The liquor thus freed from the greater part of the sulphate, when sufficiently concentrated, is to be drawn off by a lead syphon, into the crystallizers, where, at the end of 20 or 30 hours, it affords an abundant crop of crystals of sal ammoniac. The mother-water may then be run off, the crystallizers set aslope to drain the salt, and the salt itself must be washed, first by a weak solution of sal ammoniac, and lastly with water. It must be next desiccated, by the apparatus [fig. 960.], into a perfectly dry powder, then put into the subliming stoneware balloons, by means of a funnel, and well rammed down. The mouth of the bottle is to be closed with a plate or inverted pot of any kind. The fire must be nicely regulated, so as to effect the sublimation of the pure salt from the under part of the bottle, with due regularity, into a white cake in the upper part. The neck of the bottle should be cleared from time to time with a long steel skewer, to prevent the risk of choking, and consequent bursting; but in spite of every precaution, several of the bottles crack almost in every operation. In Scotland, sal ammoniac is sublimed in cast-iron pots lined with thin fire-tiles, made in segments accommodated to the internal surface of the pots; the vapour being received and condensed into cakes, within balloons of green glass set over their mouths. The salt, when taken out, and freed by scraping from any adhering ochreous or other impurities, is ready for the market, being sold in hollow spherical masses. The residuum in the pots or bottles may be partially worked up in another operation. The greatest evil is produced by the mixture or even contact of iron, because its peroxide readily rises in vapour with the sal ammoniac, and tinges it of a red or yellow colour.

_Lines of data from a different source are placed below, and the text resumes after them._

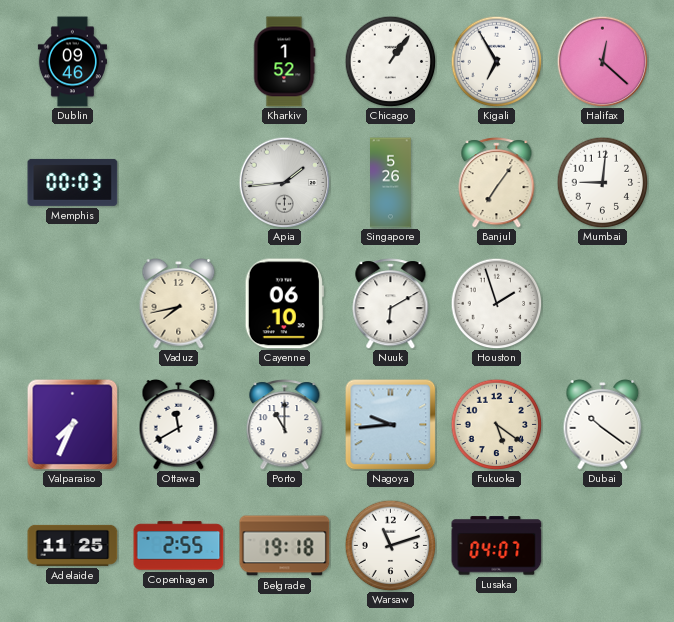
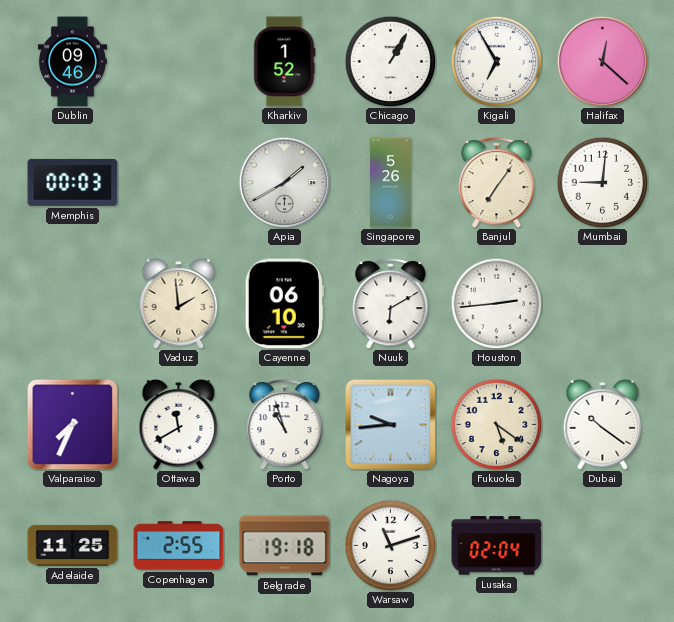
Chicago: 1:06 -> 1:05
Apia: 1:44 -> 1:40
Vaduz: 7:43 -> 1:59
Houston: 1:57 -> 2:44
Porto: 11:00 -> 10:57
Lusaka: 04:07 -> 02:04
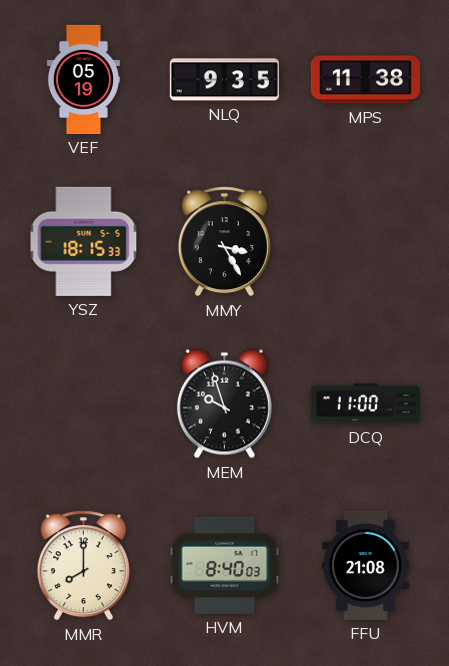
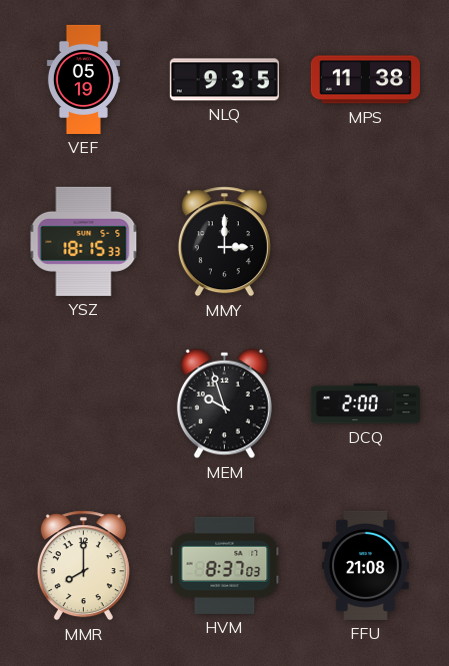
MMY: 3:25 -> 3:00
DCQ: 11:00 -> 2:00
HVM: 8:40 -> 8:37
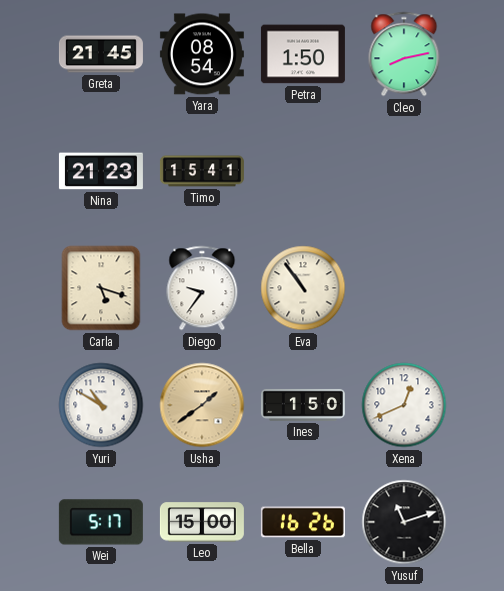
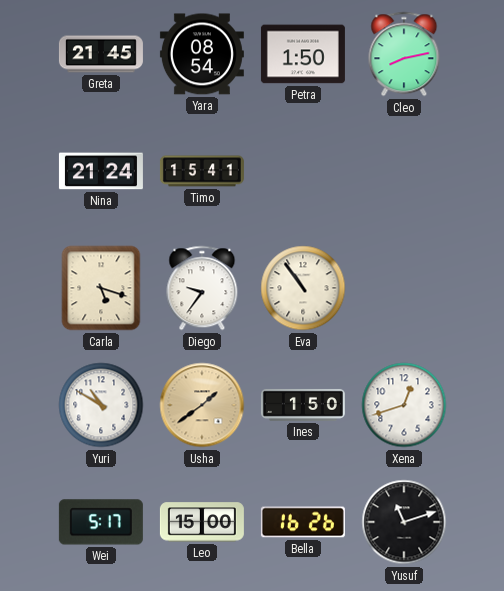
Nina: 21:23 -> 21:24
Xena: 12:41 -> 12:42
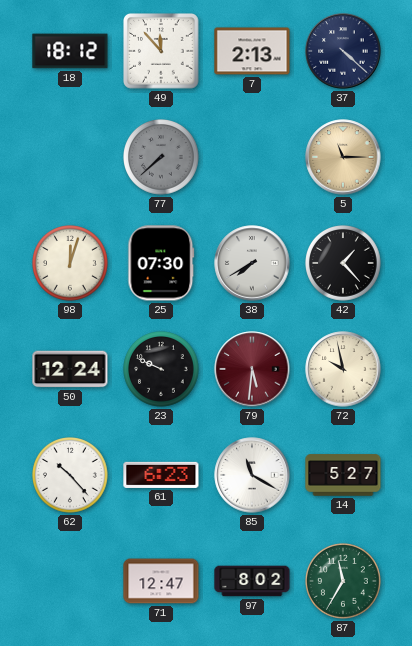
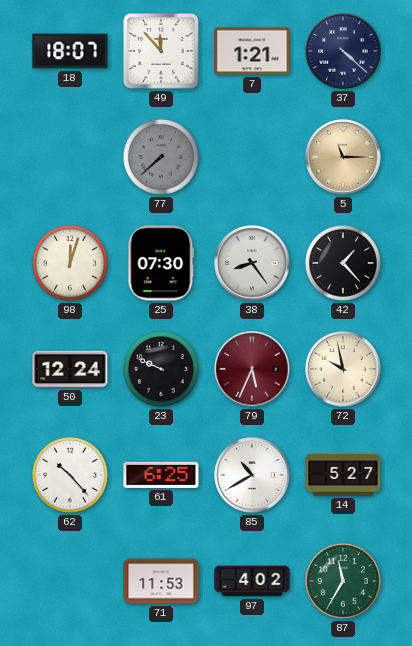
18: 18:12 -> 18:07
7: 2:13 -> 1:21
38: 7:40 -> 8:24
79: 5:31 -> 5:34
61: 6:23 -> 6:25
85: 11:20 -> 10:40
71: 12:47 -> 11:53
97: 8:02 -> 4:02
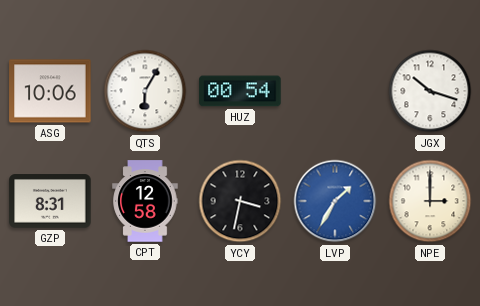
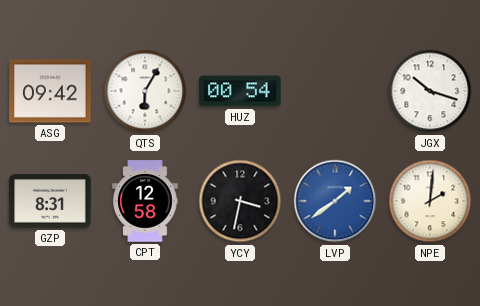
ASG: 10:06 -> 09:42
LVP: 1:35 -> 1:39
NPE: 3:00 -> 2:01
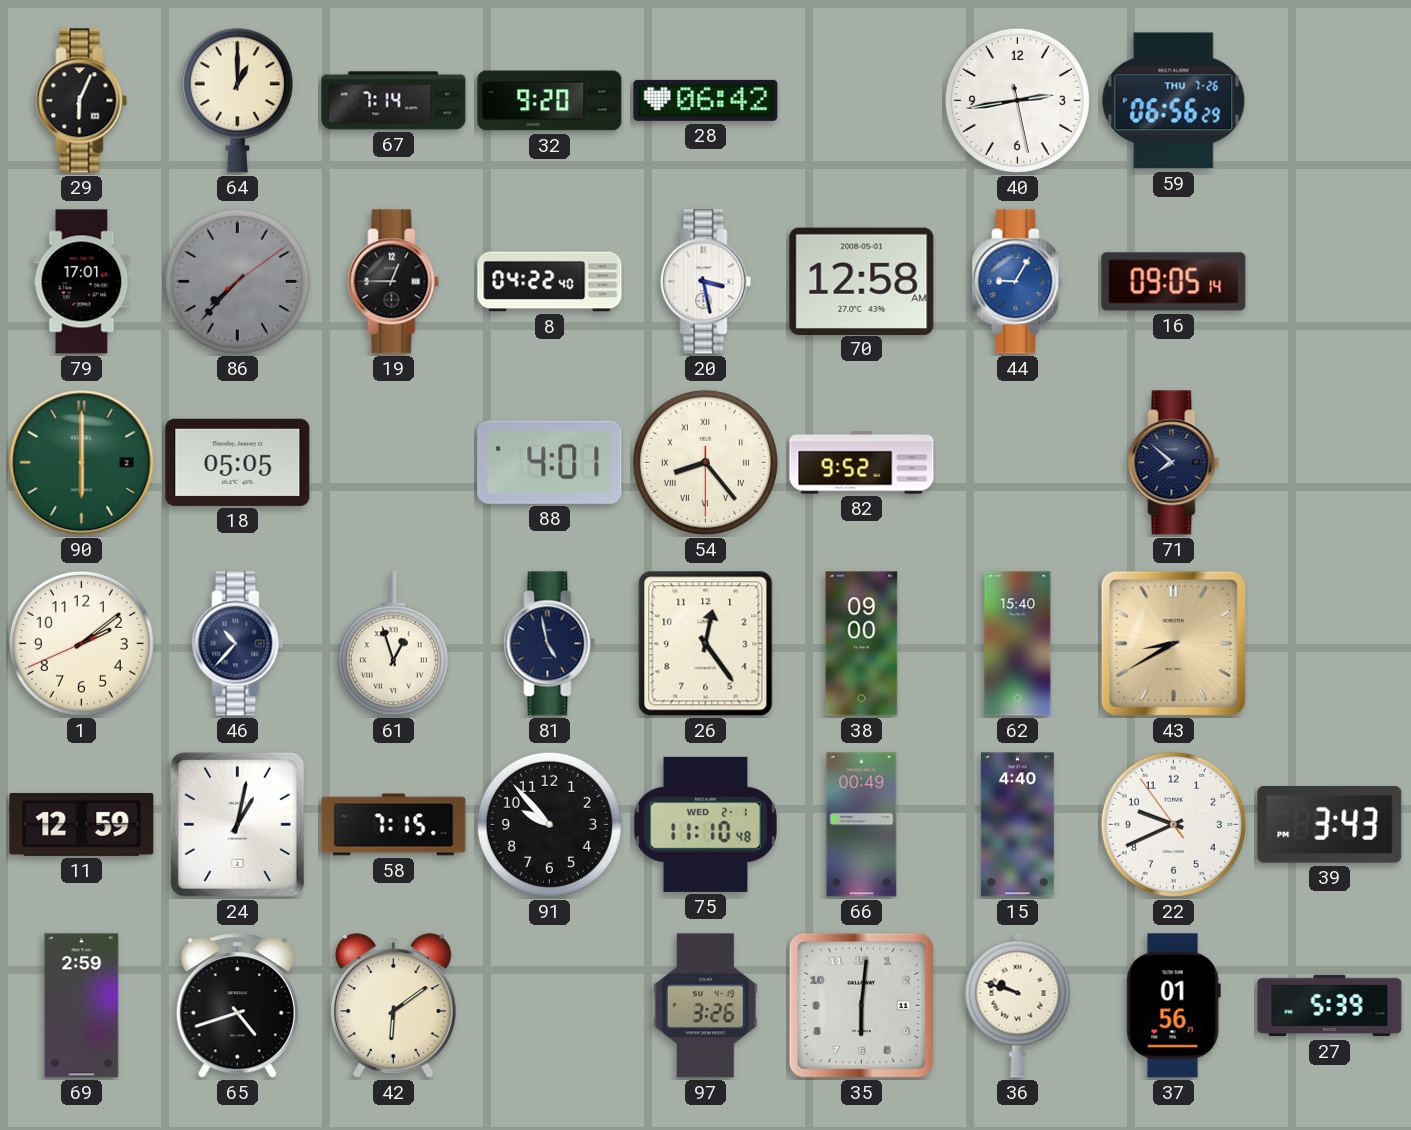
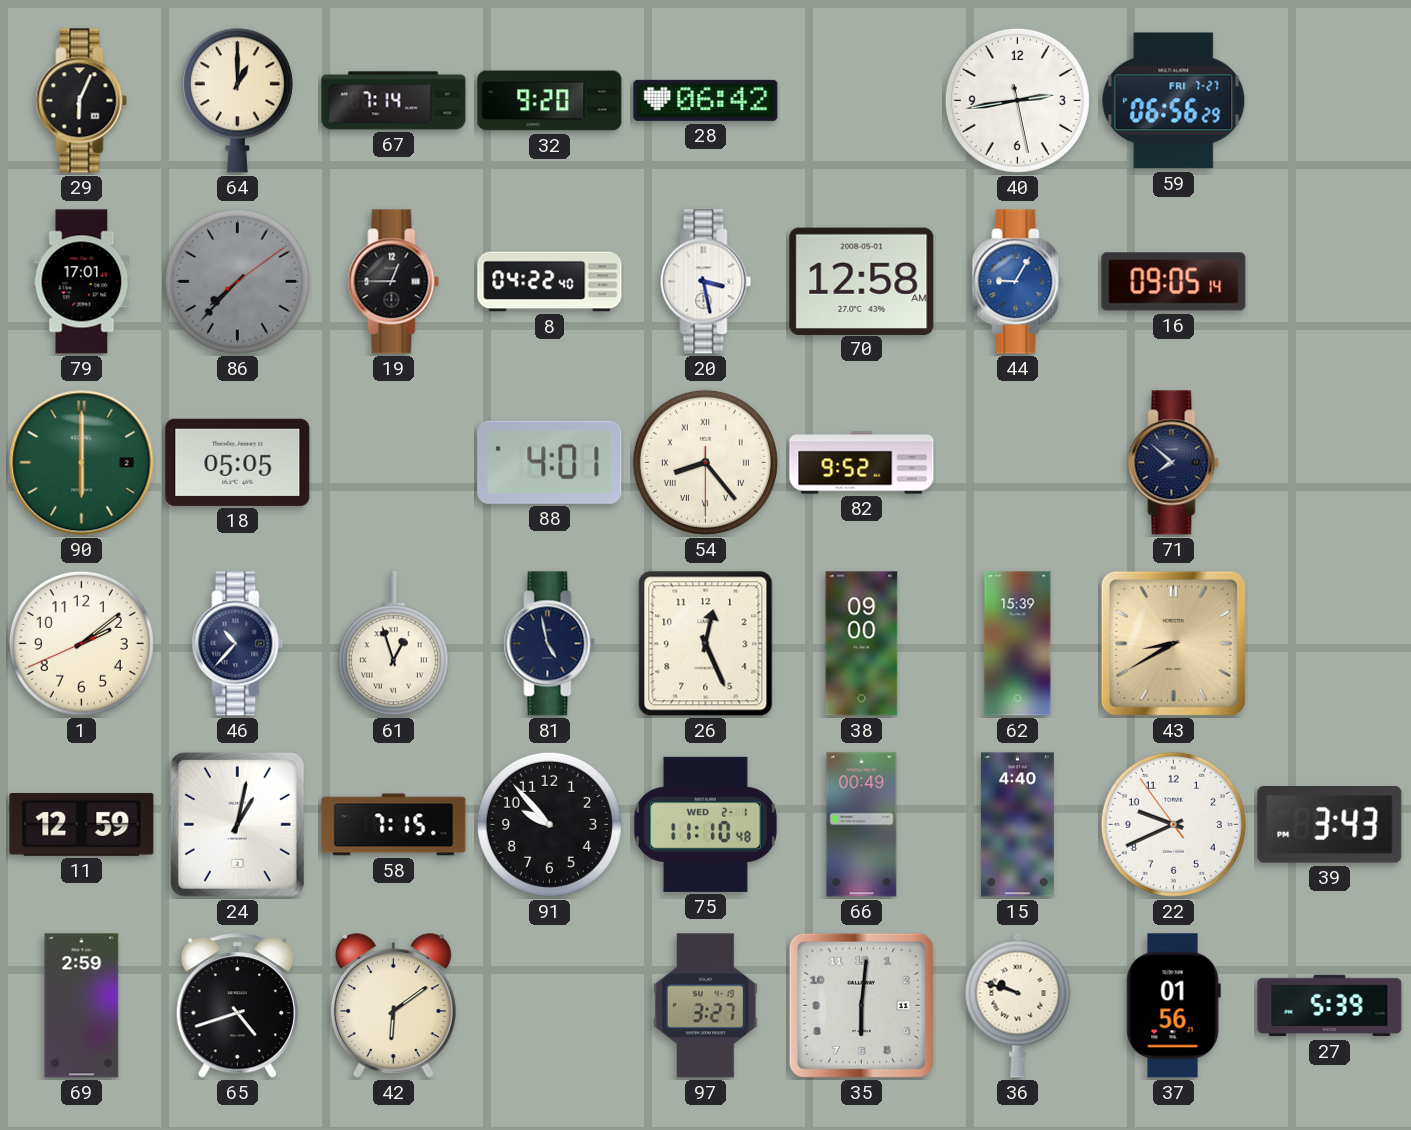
59 date: THU 7-26 -> FRI 7-27
26: 12:24 -> 12:26
62: 15:40 -> 15:39
97: 3:26 -> 3:27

The most ordinary process for converting the ammoniacal liquor of the gas works into sal ammoniac, is to saturate it with sulphuric acid, and to decompose the sulphate, thus formed, by the processes above described. But muriatic acid will be preferred, where it is as cheap as sulphuric of equivalent saturating power; because a tolerably pure sal ammoniac is thereby directly obtained. As the coal-gas liquor contains a good deal of sulphuretted hydrogen, the saturation of it with acid should be so conducted as to burn the disengaged noxious gases in a chimney. Formerly human urine was very extensively employed, both in this country and in France, in the manufacture of sal ammoniac; but since the general establishment of gas-works it has been, I believe, abandoned. The process was exceedingly offensive.
The best white sal ammoniac is in spheroidal cakes of about one foot diameter, three or four inches thick in the middle, somewhat thinner at the edges, and is semi-transparent or translucent. Each lump weighs about one quarter of a cwt. As it is easily volatilized by heat, it may be readily examined as to its sophistication with other salts. Sal ammoniac has a certain tenacity, and is flexible under the hammer or pestle. It is principally used in tinning of cast-iron, wrought iron, copper, brass, and for making the various ammoniacal preparations of pharmacy.